Un hombre debe investigar un caso de asesinato con mimbres de sentimiento. La víctima es una chica que era aún más hermosa que el abrupto paisaje de montañas y lagos que fue testigo del crimen. Y cuando se empieza una investigación de esta clase, se suele mirar al pasado de la víctima. En esta ocasión, el hombre se equivoca. La respuesta está en el futuro. Un futuro que ni siquiera existe.
Todos parecían querer a la chica pero todos también guardan una íntima razón para matarla. En los ojos del inspector encargado del caso, sólo yace el cansancio por una vida con la que ha tenido que cortar puentes de forma muy equivocada. Es observador y su mirada escruta cada uno de los detalles del verde que rodea a la muerte. Pronto se dará cuenta de que el mismo asesinato será para él una lección de cómo vivir, de cómo no hay que rendirse, de cómo no hay que esconderse. Y es que ocultarse de la realidad sólo lleva al resentimiento, al rencor, a la esquina demasiado escorada de la venganza y es entonces cuando es imposible encontrar el camino de vuelta.
El entorno parece un personaje más de la trama criminal en la que se tiene que mover la investigación. Las casas apacibles en medio de la tranquilidad rural de un pueblo que espera a los hombres en su regreso de la gran ciudad, o con el suave sonido de la azada de algún labriego que tiene que roturar a la tierra ingrata para que, entre la nieve y el fresco, brote algo de calidez, hace que el tiempo asegure que todos saben todo de todos y las apariencias, en la provincia, cobran muchísima más importancia pues, en caso contrario, serás pasto del terrible juicio del cotilleo.

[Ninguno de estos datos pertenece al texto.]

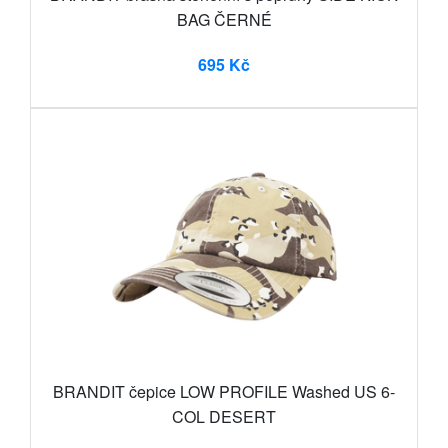
BAG ČERNÉ
695 Kč
BRANDIT čepice LOW PROFILE Washed US 6-
COL DESERT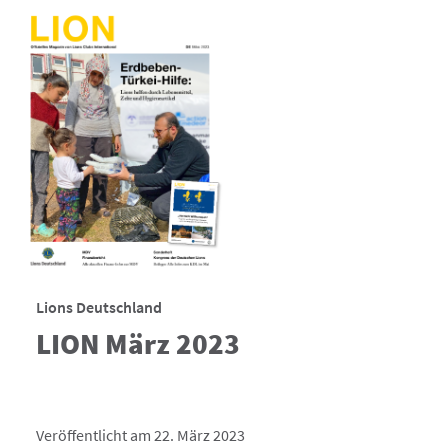
Lions Deutschland
LION März 2023
Veröffentlicht am 22. März 2023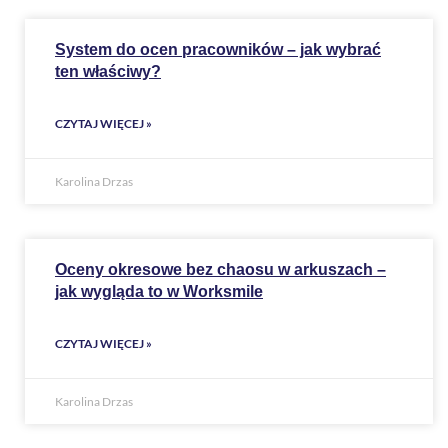
System do ocen pracowników – jak wybrać
ten właściwy?
CZYTAJ WIĘCEJ »
Karolina Drzas
Oceny okresowe bez chaosu w arkuszach –
jak wygląda to w Worksmile
CZYTAJ WIĘCEJ »
Karolina Drzas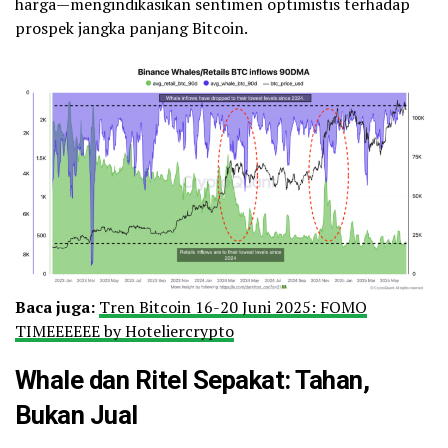
harga—mengindikasikan sentimen optimistis terhadap
prospek jangka panjang Bitcoin.
Baca juga:
Tren Bitcoin 16-20 Juni 2025: FOMO
TIMEEEEEE by Hoteliercrypto
Whale dan Ritel Sepakat: Tahan,
Bukan Jual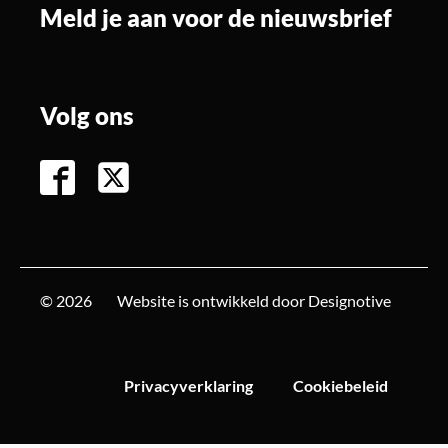
Meld je aan voor de nieuwsbrief
Volg ons
© 2026
Website is ontwikkeld door Designotive
Privacyverklaring
Cookiebeleid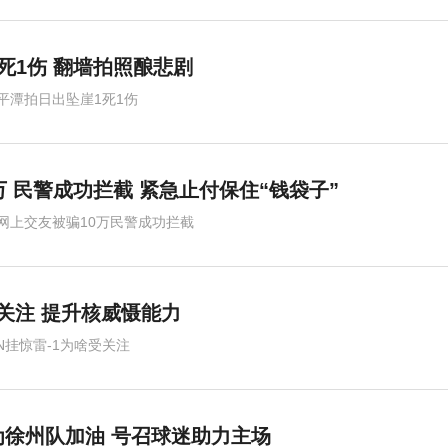
死1伤 翻墙拍照酿悲剧
平潭拍日出坠崖1死1伤
万 民警成功拦截 紧急止付保住“钱袋子”
网上交友被骗10万民警成功拦截
受关注 提升核威慑能力
6N挂惊雷-1为啥受关注
徐州队加油 号召球迷助力主场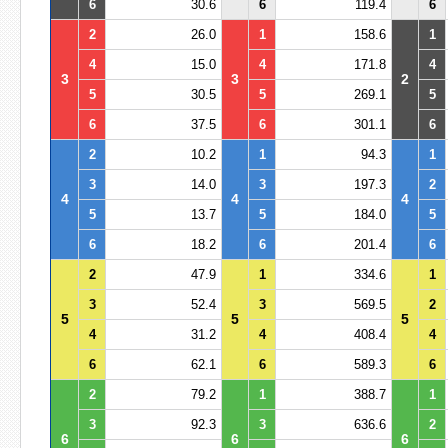
6
30.6
6
119.4
6
2
26.0
1
158.6
1
4
15.0
4
171.8
4
3
3
2
5
30.5
5
269.1
5
6
37.5
6
301.1
6
2
10.2
1
94.3
1
3
14.0
3
197.3
2
4
4
4
5
13.7
5
184.0
5
6
18.2
6
201.4
6
2
47.9
1
334.6
1
3
52.4
3
569.5
2
5
5
5
4
31.2
4
408.4
4
6
62.1
6
589.3
6
2
79.2
1
388.7
1
3
92.3
3
636.6
2
6
6
6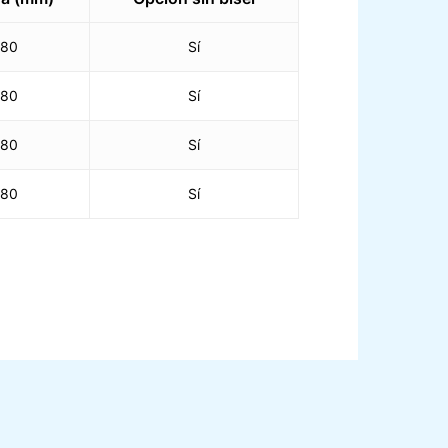
80
Sí
80
Sí
80
Sí
80
Sí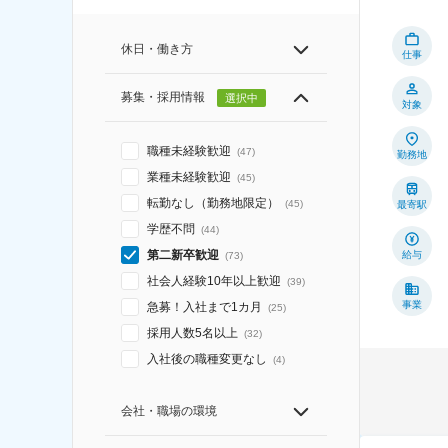
休日・働き方
仕事
募集・採用情報
選択中
対象
職種未経験歓迎
(
47
)
勤務地
業種未経験歓迎
(
45
)
転勤なし（勤務地限定）
(
45
)
最寄駅
学歴不問
(
44
)
第二新卒歓迎
給与
(
73
)
社会人経験10年以上歓迎
(
39
)
事業
急募！入社まで1カ月
(
25
)
採用人数5名以上
(
32
)
入社後の職種変更なし
(
4
)
会社・職場の環境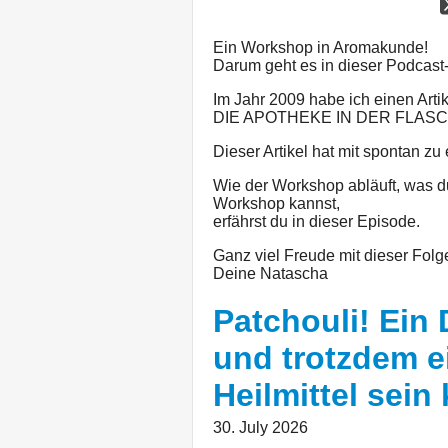
Ein Workshop in Aromakunde!
Darum geht es in dieser Podcast
Im Jahr 2009 habe ich einen Arti
DIE APOTHEKE IN DER FLAS
Dieser Artikel hat mit spontan z
Wie der Workshop abläuft, was 
Workshop kannst,
erfährst du in dieser Episode.
Ganz viel Freude mit dieser Folg
Deine Natascha
Patchouli! Ein D
und trotzdem e
Heilmittel sein
30. July 2026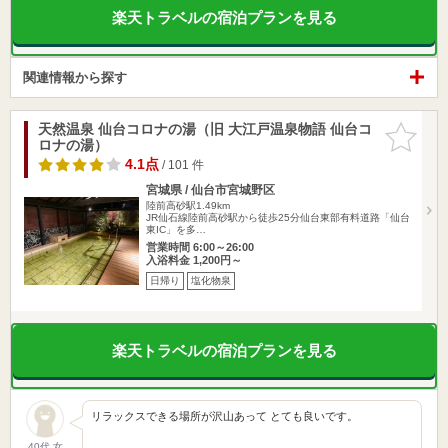
楽天トラベルの宿泊プランを見る
関連情報から探す
天然温泉 仙台コロナの湯（旧 大江戸温泉物語 仙台コ
お気に入
ロナの湯）
りに追加
4.1点
/ 101 件
宮城県 / 仙台市宮城野区
陸前高砂駅1.49km
JR仙石線陸前高砂駅から徒歩25分仙台東部有料道路「仙台
東IC」を多…
営業時間 6:00～26:00
入浴料金 1,200円～
日帰り
塩化物泉
楽天トラベルの宿泊プランを見る
リラックスできる場所が沢山あって とても良いです。
40代 女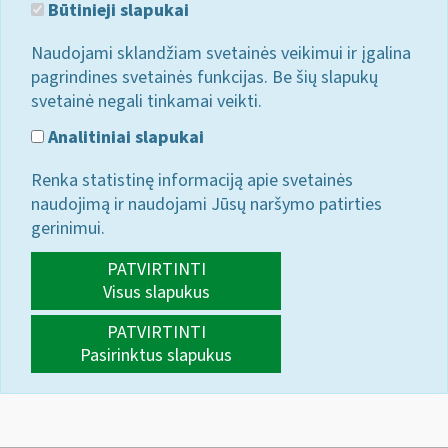
Būtinieji slapukai
Naudojami sklandžiam svetainės veikimui ir įgalina
pagrindines svetainės funkcijas. Be šių slapukų
svetainė negali tinkamai veikti.
Analitiniai slapukai
Renka statistinę informaciją apie svetainės
naudojimą ir naudojami Jūsų naršymo patirties
gerinimui.
PATVIRTINTI
Visus slapukus
PATVIRTINTI
Pasirinktus slapukus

El minusválido psíquico dominado por un padre amargado en su físico impedido, el entrenador de hockey tan equívoco como oportunista, el dueño de un bar que se separó de su mujer porque su hijo murió en un accidente tan estúpido como terrible, el novio que llora mientras corre y que intenta encontrar los porqués sin tener ni idea de los cómos, el padre que llora la pérdida desconsoladamente porque en las típicas imágenes de video familiar parece trascender que había algo más que adoración por la hija, el inspector de policía que se desespera mientras intenta no ser herido con la cruel locura que padece su mujer, la única hija del matrimonio que se va recluyendo poco a poco en el mutismo porque, al no querer que conozca el sufrimiento, su padre no hace más que ahondar en la mentira que implica un desprecio por una madurez que aún no posee...Todos ellos parecen personajes que están a la espera de algo que dé sentido a unas vidas que se descolocan todavía más por un asesinato en postura de piedad, en rostro vuelto por una culpabilidad que pesa ya demasiado. Esto es una muestra de cine negro que huye del expresionismo y nos adentra en la naturalidad sin énfasis, sin tildes escenográficas, sin más puesta en escena que la desnudez de una situación en la que nunca, nunca es siempre, siempre.

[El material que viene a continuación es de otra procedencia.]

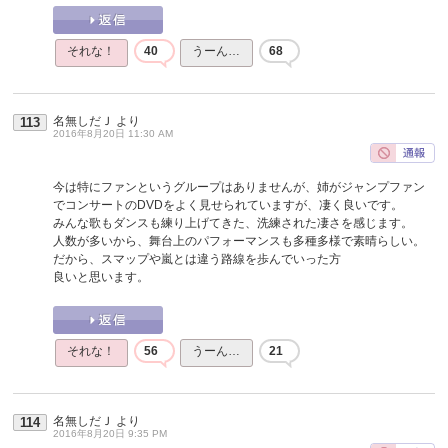
それな！
40
うーん…
68
名無しだＪ
より
113
2016年8月20日 11:30 AM
今は特にファンというグループはありませんが、姉がジャンプファン
でコンサートのDVDをよく見せられていますが、凄く良いです。
みんな歌もダンスも練り上げてきた、洗練された凄さを感じます。
人数が多いから、舞台上のパフォーマンスも多種多様で素晴らしい。
だから、スマップや嵐とは違う路線を歩んでいった方
良いと思います。
それな！
56
うーん…
21
名無しだＪ
より
114
2016年8月20日 9:35 PM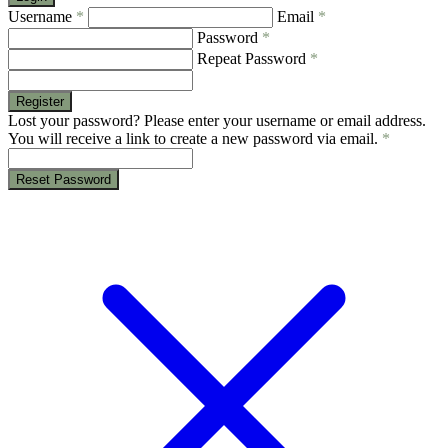
Username
*
Email
*
Password
*
Repeat Password
*
Register
Lost your password? Please enter your username or email address.
You will receive a link to create a new password via email.
*
Reset Password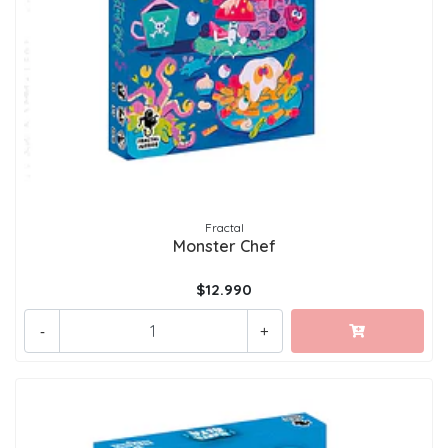
Fractal
Monster Chef
$12.990
-
+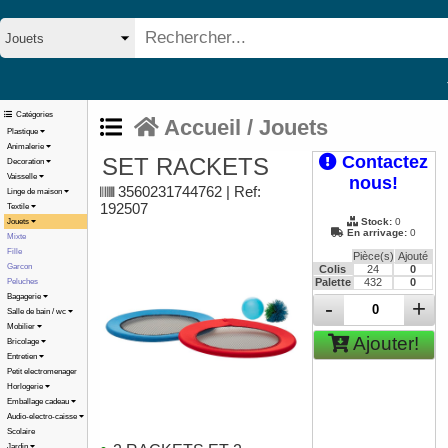
Catégories
Accueil
/
Jouets
Plastique
Animalerie
Contactez
SET RACKETS
Decoration
Vaisselle
nous!
3560231744762 | Ref:
Linge de maison
192507
Textile
Stock:
0
Jouets
En arrivage:
0
Mixte
Fille
Pièce(s)
Ajouté
Garcon
Colis
24
0
Palette
432
0
Peluches
Bagagerie
-
+
Salle de bain / wc
Mobilier
Ajouter!
Bricolage
Entretien
Petit electromenager
Horlogerie
Emballage cadeau
Audio-electro-caisse
Scolaire
Jardin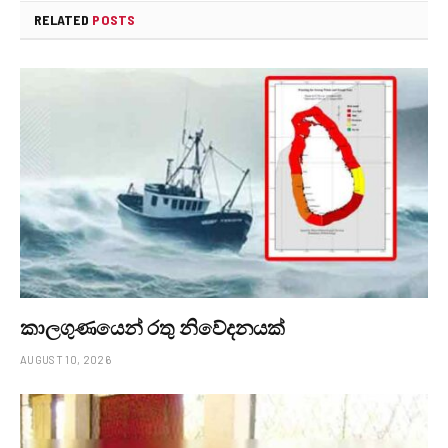
RELATED
POSTS
කාලගුණයෙන් ‍රතු නිවේදනයක්
AUGUST 10, 2026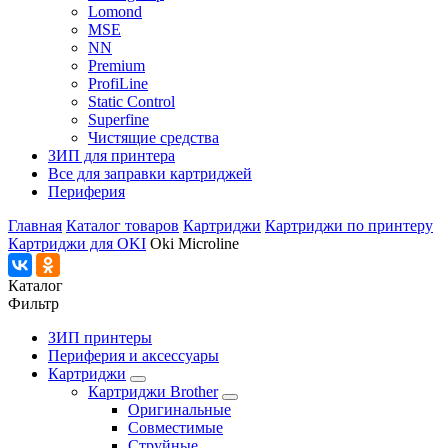
Lomond
MSE
NN
Premium
ProfiLine
Static Control
Superfine
Чистящие средства
ЗИП для принтера
Все для заправки картриджей
Периферия
Главная
Каталог товаров
Картриджи
Картриджи по принтеру
Картриджи для OKI
Oki Microline
Каталог
Фильтр
ЗИП принтеры
Периферия и аксессуары
Картриджи
Картриджи Brother
Оригинальные
Совместимые
Струйные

Dominando toda la escena está Toni Servillo, un veterano actor italiano que es vector de ojeadas en cada una de las motivaciones y que es incapaz de mirar dentro de sí para ver dónde tiene encasquillado el raciocinio. La puesta en escena de Andrea Molaioli es austera y efectiva, con una clara inspiración en el estilo de Nanni Moretti, con el que ha trabajado como ayudante de dirección, y contiene un error de cierta envergadura al rodar la película en soporte magnético, lo que la priva de una fotografía que podría haber sido bellísima. Aún así, no hay mujeres fatales, no hay frases muy agudas, no hay situaciones de tensión. Ni siquiera hay un mal disparo que llevarse a la sangre. No hay histerismos ni rebeliones de último momento. Sólo un misterio resuelto con el naturalismo como enseña pespuntada con hilos muy precisos de negrura. Y eso no deja de ser un complicado encaje de bolillos.